SUPPLIED RECORDS:
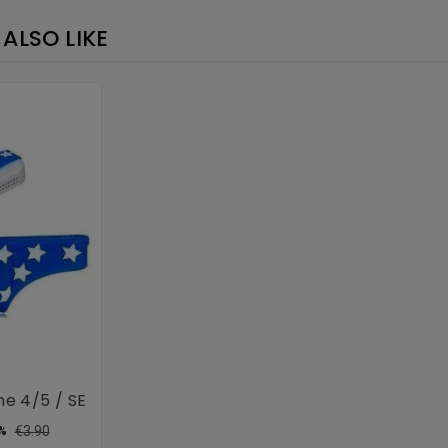
×
ALSO LIKE
ne 4/5 / SE
ular
Price
€3.90
%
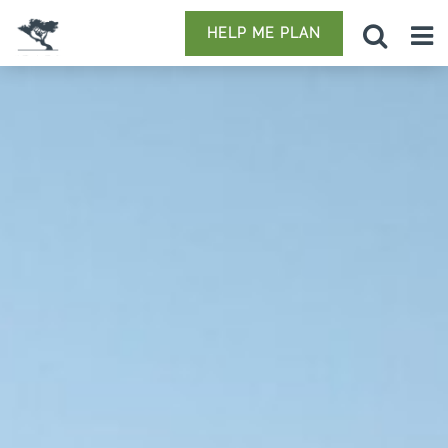
HELP ME PLAN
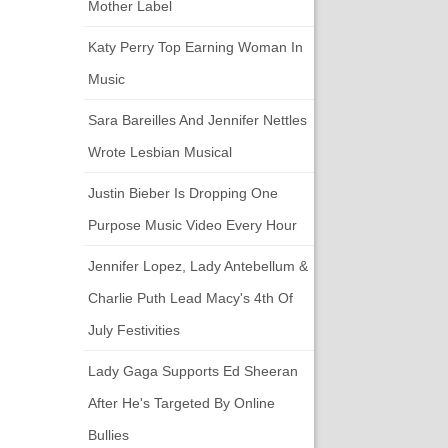
Mother Label
Katy Perry Top Earning Woman In
Music
Sara Bareilles And Jennifer Nettles
Wrote Lesbian Musical
Justin Bieber Is Dropping One
Purpose Music Video Every Hour
Jennifer Lopez, Lady Antebellum &
Charlie Puth Lead Macy's 4th Of
July Festivities
Lady Gaga Supports Ed Sheeran
After He's Targeted By Online
Bullies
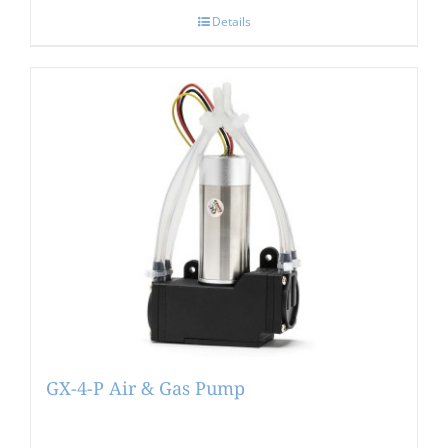
Details
GX-4-P Air & Gas Pump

WHAT IS NEEDED: Give back every entry in its exact wording, leaving the pictures out.

RESULT OF THIS EXERCISE:
×
ALSO LIKE
ne 4/5 / SE
ular
Price
€3.90
%
HELP ME PLAN
Mother Label
Katy Perry Top Earning Woman In
Music
Sara Bareilles And Jennifer Nettles
Wrote Lesbian Musical
Justin Bieber Is Dropping One
Purpose Music Video Every Hour
Jennifer Lopez, Lady Antebellum &
Charlie Puth Lead Macy's 4th Of
July Festivities
Lady Gaga Supports Ed Sheeran
After He's Targeted By Online
Bullies
Details
GX-4-P Air & Gas Pump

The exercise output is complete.